Getting to Terse III

Attended my first Kindling Words conference this past January. Had an awesome time.

March Novel Madness (MnM) was born from that event. Based on National Novel Writing Month (NaNoWriMo), MnM had several of us committing to a set goal each day for the month of March. Spunky cheerleader that she is, Alison James got us up and running. She sent everyone a little calendar to keep track of our word count. She also sent 31 M & Ms to each of us so we could reward ourselves for every day we completed our goal.

I committed to 1,000 words a day, and since I also teach two days a week and wouldn't be able to write every single day in March, I started my stint in February.

I'm a middle grade novelist, who has never written a novel. Go figure. But I do indeed figure – full-time teaching, life, other writing interfered. Fear of the blank page had no small part in it, so I decided to take the zero draft approach for MnM.

As mentioned before, a zero draft is basically dumping everything that you have in your head onto the page. This approach seems like the right one for me, since I'm a tinkerer. A tinkerer who hates to start, because everything I always write seems like junk as soon as it's on the page.

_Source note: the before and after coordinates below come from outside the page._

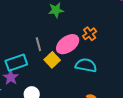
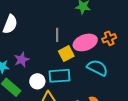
cyan rectangle: (16, 63) -> (60, 76), moved

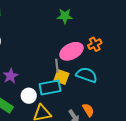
gray line: (57, 35) -> (57, 66), moved
yellow square: (66, 54) -> (61, 77), moved, turned -35

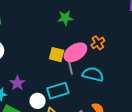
gray line: (57, 66) -> (70, 68), moved
yellow square: (61, 77) -> (57, 55), moved

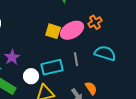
gray line: (70, 68) -> (76, 59), moved
cyan semicircle: (93, 74) -> (105, 53), moved

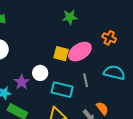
orange cross: (95, 22) -> (109, 38), moved, turned -32
cyan rectangle: (52, 67) -> (62, 90), turned 30
white circle: (31, 76) -> (40, 73), moved

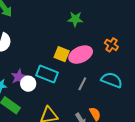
white circle: (40, 73) -> (28, 84), moved
gray line: (86, 80) -> (82, 84), turned 32
cyan rectangle: (62, 90) -> (47, 74), moved

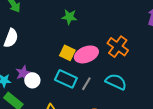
green star: (75, 19) -> (69, 17), moved
orange cross: (111, 45) -> (118, 47), size x1.5
cyan rectangle: (47, 74) -> (66, 79), moved

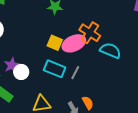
orange cross: (118, 47) -> (90, 33), moved
cyan semicircle: (116, 82) -> (110, 51), moved

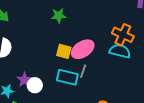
orange cross: (90, 33) -> (123, 35), moved
gray line: (75, 73) -> (83, 71), moved

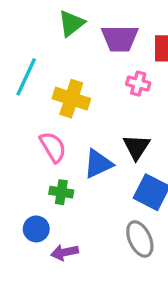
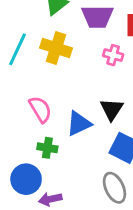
yellow cross: (71, 99) -> (56, 48), moved
blue circle: (36, 229) -> (26, 179), size x1.4

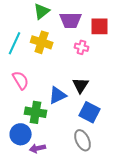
pink semicircle: (40, 109) -> (21, 80), moved
green cross: (47, 148) -> (36, 112), size x1.5

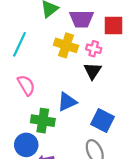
yellow cross: (42, 42) -> (66, 45), moved
black triangle: (81, 85) -> (93, 71), moved

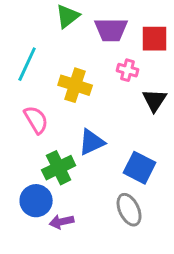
yellow cross: (66, 45) -> (75, 85), moved
black triangle: (93, 71) -> (155, 100), moved
green cross: (43, 121) -> (59, 168), turned -35

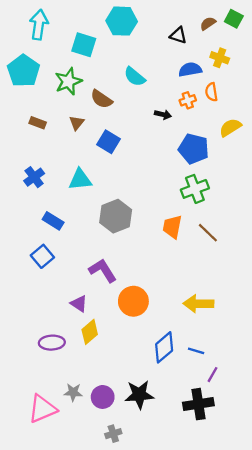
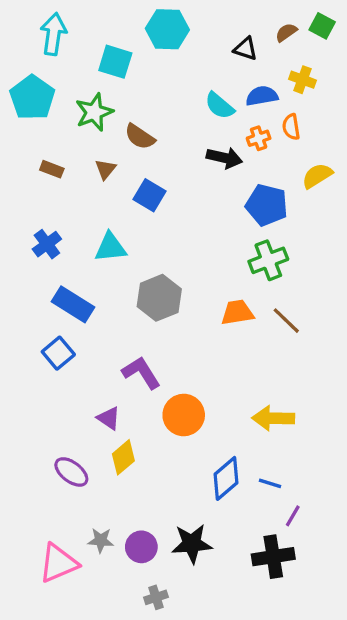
cyan semicircle: (135, 77) -> (219, 106), moved
black arrow: (163, 114) -> (224, 158), size x1.5
blue rectangle: (53, 221) -> (73, 304), size x1.4
orange trapezoid: (172, 227) -> (237, 312), turned 70
purple ellipse: (52, 343) -> (71, 472), turned 40

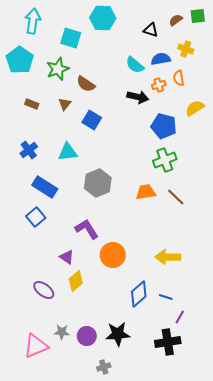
green square: (322, 26) -> (198, 16), turned -35
gray cross: (156, 597) -> (104, 367), moved

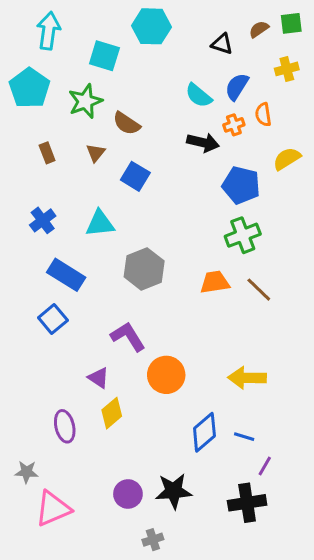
yellow cross: (186, 49) -> (287, 69), moved, turned -35
blue semicircle: (161, 59) -> (237, 87), turned -48
brown rectangle: (32, 104) -> (47, 153), turned 48
purple ellipse: (44, 290) -> (65, 426), turned 40
gray star: (62, 332) -> (26, 472), moved

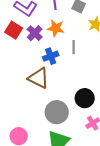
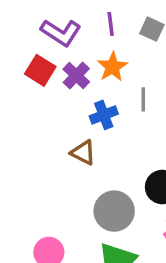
orange star: (56, 28) -> (112, 67), turned 30
brown triangle: (39, 78) -> (83, 153), size x0.7

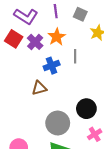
brown triangle: (83, 153) -> (39, 88), turned -42

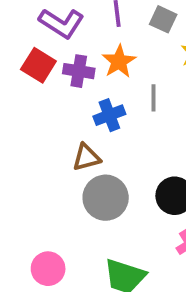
purple cross: (35, 42) -> (79, 71), turned -35
gray circle: (58, 123) -> (106, 198), moved

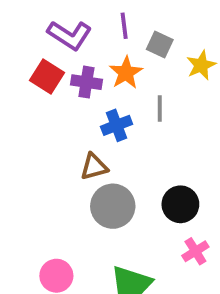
gray square: (163, 19) -> (160, 45), moved

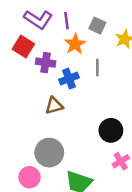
purple line: (124, 26) -> (66, 21), moved
purple cross: (86, 82) -> (46, 63), moved
gray circle: (113, 206) -> (49, 153), moved

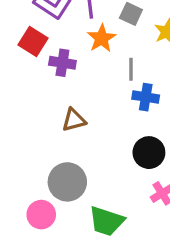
blue cross: (69, 79) -> (146, 97), moved, turned 30

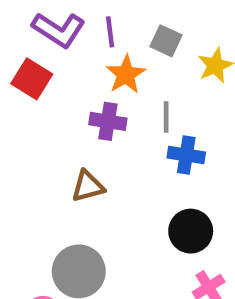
purple cross: (62, 63) -> (108, 121), moved

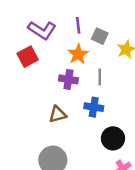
purple line: (110, 32) -> (78, 25), moved
red square: (32, 79) -> (28, 57), turned 30
blue cross: (186, 155) -> (94, 107), moved

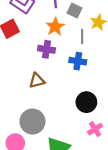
gray line: (100, 77) -> (82, 36), moved
blue cross: (94, 107) -> (78, 61), moved

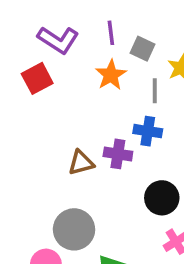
purple cross: (47, 49) -> (118, 154), moved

As soon as I start tinkering, I lose the momentum of my writing. You lose so much when you lose momentum. If you're a coward and a tinkerer like me, having something to work with is everything.

I came up with rules for myself pretty quickly. Don't use my wireless mouse or the little finger mouse-pad type thing on my laptop. No using the pg up or pg down key. I did allow myself to backspace, but only just a few backspace taps. No correcting spelling mistakes unless I had a really good reason to do so – like I'd never be able to interpret it once I went back to read it.

That was the other rule. I didn't allow myself to read anything I wrote the day before. To combat any memory loss from the day before (funny how that happens), I usually ended the session with a little note to myself where I might start the next day. I did allow myself to read that.

I set a time limit for myself. 1,000 words or 1 hour, whichever came last.

And, so, I began. I'll write more about this on Friday. Don't worry, I am getting to terse. It's just that you have to be so verbose to get there!